While still an assistant to the Tri-City Americans earlier this summer, both Price’s and Blues’ head coach Jim Hiller’s contracts were up. After Hiller left for an assistant job with the Detroit Red Wings, Price knew his career was in limbo.
“I remember when I first saw that [job] posting, and thinking this was just another clear indicator of what they were trying to do,” he says.
At the interview level, Price was thrilled to find that head coach Darren Lowe and athletic director Beth Ali shared some of his philosophies. Both emphasize the duality of the role of the student-athlete, recognizing the importance in developing their players holistically.
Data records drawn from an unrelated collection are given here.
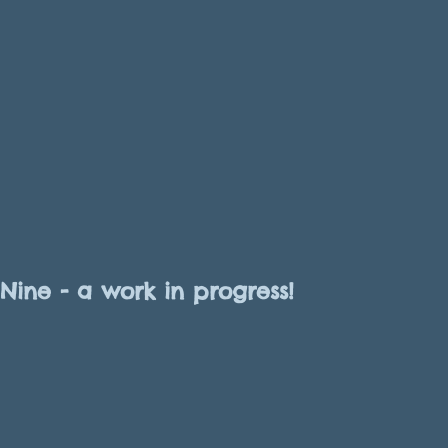
Nine - a work in progress!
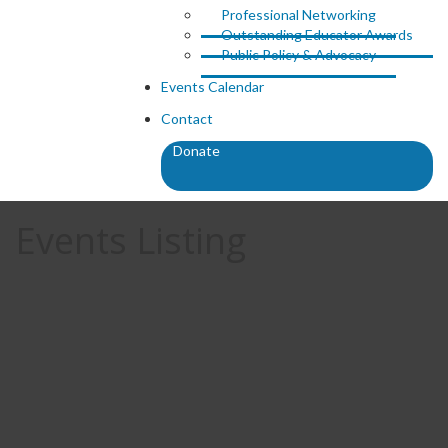
Professional Networking
Outstanding Educator Awards
Public Policy & Advocacy
Events Calendar
Contact
Donate
Events Listing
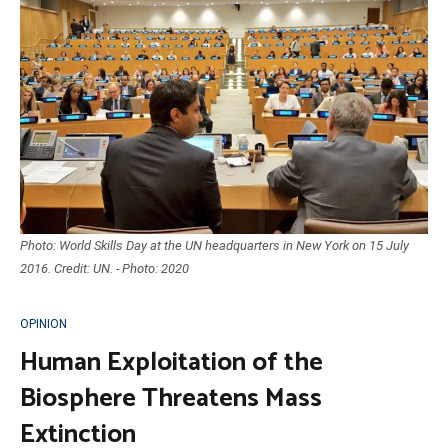
Photo: World Skills Day at the UN headquarters in New York on 15 July
2016. Credit: UN. - Photo: 2020
OPINION
Human Exploitation of the
Biosphere Threatens Mass
Extinction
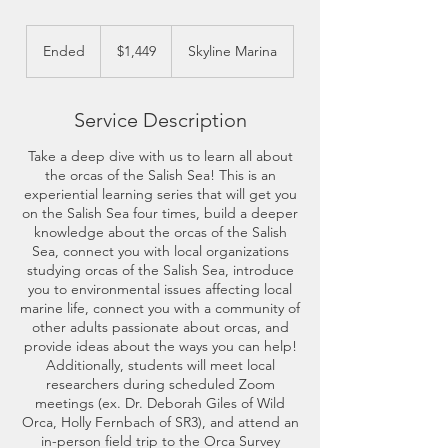
1,449
US
Ended
E
$1,449
Skyline Marina
dollars
n
d
e
Service Description
d
Take a deep dive with us to learn all about
the orcas of the Salish Sea! This is an
experiential learning series that will get you
on the Salish Sea four times, build a deeper
knowledge about the orcas of the Salish
Sea, connect you with local organizations
studying orcas of the Salish Sea, introduce
you to environmental issues affecting local
marine life, connect you with a community of
other adults passionate about orcas, and
provide ideas about the ways you can help!
Additionally, students will meet local
researchers during scheduled Zoom
meetings (ex. Dr. Deborah Giles of Wild
Orca, Holly Fernbach of SR3), and attend an
in-person field trip to the Orca Survey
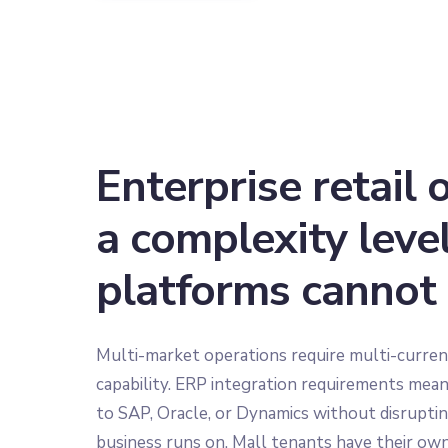
Enterprise retail 
a complexity leve
platforms cannot
Multi-market operations require multi-curren
capability. ERP integration requirements mea
to SAP, Oracle, or Dynamics without disrupting
business runs on. Mall tenants have their own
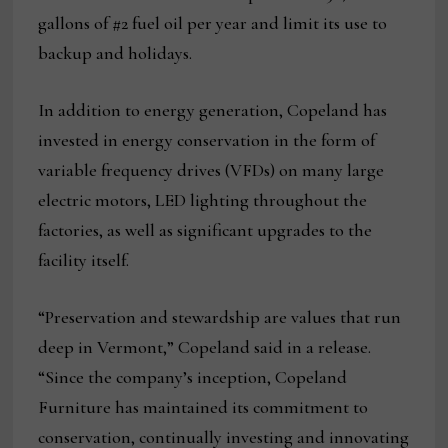
gallons of #2 fuel oil per year and limit its use to
backup and holidays.
In addition to energy generation, Copeland has
invested in energy conservation in the form of
variable frequency drives (VFDs) on many large
electric motors, LED lighting throughout the
factories, as well as significant upgrades to the
facility itself.
“Preservation and stewardship are values that run
deep in Vermont,” Copeland said in a release.
“Since the company’s inception, Copeland
Furniture has maintained its commitment to
conservation, continually investing and innovating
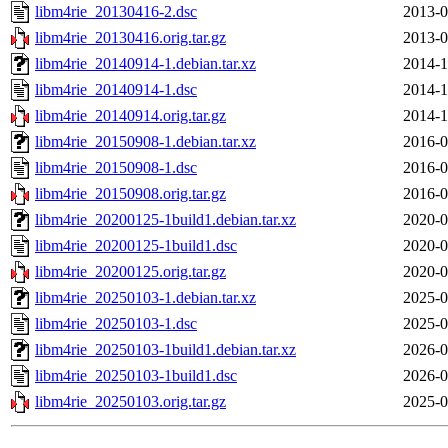
libm4rie_20130416-2.dsc
2013-0
libm4rie_20130416.orig.tar.gz
2013-0
libm4rie_20140914-1.debian.tar.xz
2014-1
libm4rie_20140914-1.dsc
2014-1
libm4rie_20140914.orig.tar.gz
2014-1
libm4rie_20150908-1.debian.tar.xz
2016-0
libm4rie_20150908-1.dsc
2016-0
libm4rie_20150908.orig.tar.gz
2016-0
libm4rie_20200125-1build1.debian.tar.xz
2020-0
libm4rie_20200125-1build1.dsc
2020-0
libm4rie_20200125.orig.tar.gz
2020-0
libm4rie_20250103-1.debian.tar.xz
2025-0
libm4rie_20250103-1.dsc
2025-0
libm4rie_20250103-1build1.debian.tar.xz
2026-0
libm4rie_20250103-1build1.dsc
2026-0
libm4rie_20250103.orig.tar.gz
2025-0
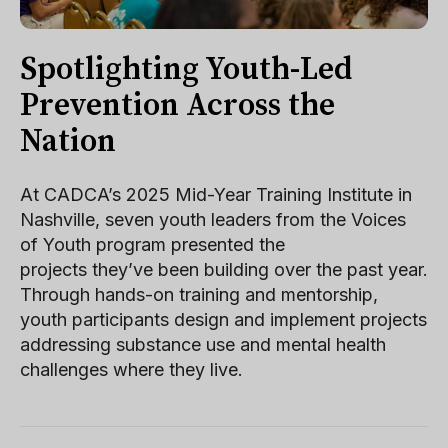
Spotlighting Youth-Led
Prevention Across the
Nation
At CADCA’s 2025 Mid-Year Training Institute in
Nashville, seven youth leaders from the Voices
of Youth program presented the
projects they’ve been building over the past year.
Through hands-on training and mentorship,
youth participants design and implement projects
addressing substance use and mental health
challenges where they live.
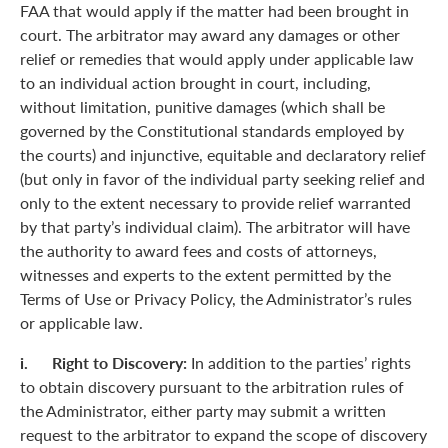
FAA that would apply if the matter had been brought in
court. The arbitrator may award any damages or other
relief or remedies that would apply under applicable law
to an individual action brought in court, including,
without limitation, punitive damages (which shall be
governed by the Constitutional standards employed by
the courts) and injunctive, equitable and declaratory relief
(but only in favor of the individual party seeking relief and
only to the extent necessary to provide relief warranted
by that party’s individual claim). The arbitrator will have
the authority to award fees and costs of attorneys,
witnesses and experts to the extent permitted by the
Terms of Use or Privacy Policy, the Administrator’s rules
or applicable law.
i. Right to Discovery:
In addition to the parties’ rights
to obtain discovery pursuant to the arbitration rules of
the Administrator, either party may submit a written
request to the arbitrator to expand the scope of discovery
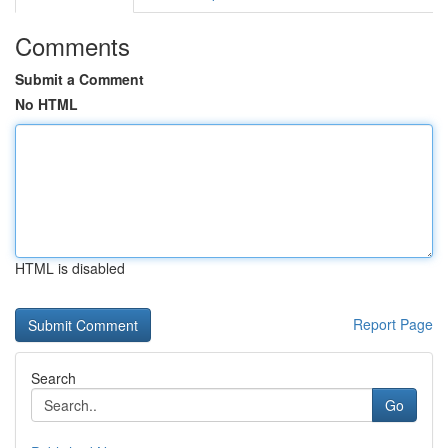
Comments
Submit a Comment
No HTML
HTML is disabled
Report Page
Search
Go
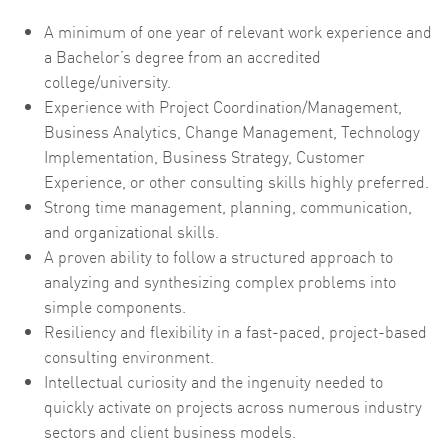
A minimum of one year of relevant work experience and
a Bachelor’s degree from an accredited
college/university.
Experience with Project Coordination/Management,
Business Analytics, Change Management, Technology
Implementation, Business Strategy, Customer
Experience, or other consulting skills highly preferred.
Strong time management, planning, communication,
and organizational skills.
A proven ability to follow a structured approach to
analyzing and synthesizing complex problems into
simple components.
Resiliency and flexibility in a fast-paced, project-based
consulting environment.
Intellectual curiosity and the ingenuity needed to
quickly activate on projects across numerous industry
sectors and client business models.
In spite of being the first full time assistant coach in Varsity Blue history, Dan Price sees no special expectations for himself. Rather, he sees a generally high expectation for a program as historically great as the Blues.
“The expectation certainly is success, every day, every year… definitely the coaches believe it, the players believe it,” says Price.
Instead, Price sees himself as an extra resource to the players. Lowe has been essentially running the program by himself for the last 20 years, and Price seeks to alleviate some of that pressure.
“There’s so many components… there’s video, there’s off-ice training, on-ice training, there’s player prep, practice prep, game prep, pre-scouting, administrative, budget, recruiting. There’s everything under the sun involved with running the hockey program,” he says.
After graduating from the University of Saskatchewan School of Law, Price considered a more conventional career approach. However, the competitiveness of elite–level hockey kept drawing him back.
His commitment is evident — while working a different profession in Calgary shortly after graduation, Price began voluntarily scouting for the Regina Pats, a local junior hockey team, on the side.
“Most people would rather play if they could. But to the extent that there’s anything that matches playing, or comes very, very close to playing, for me anyway, it’s coaching, and a big reason for that is because of the strategic and planning component,” says Price.
The team is struggling in its play so far this season, but recent improvements and successes have indicated hope for the team’s playoff run, and Price will help to lead the Blues to this goal.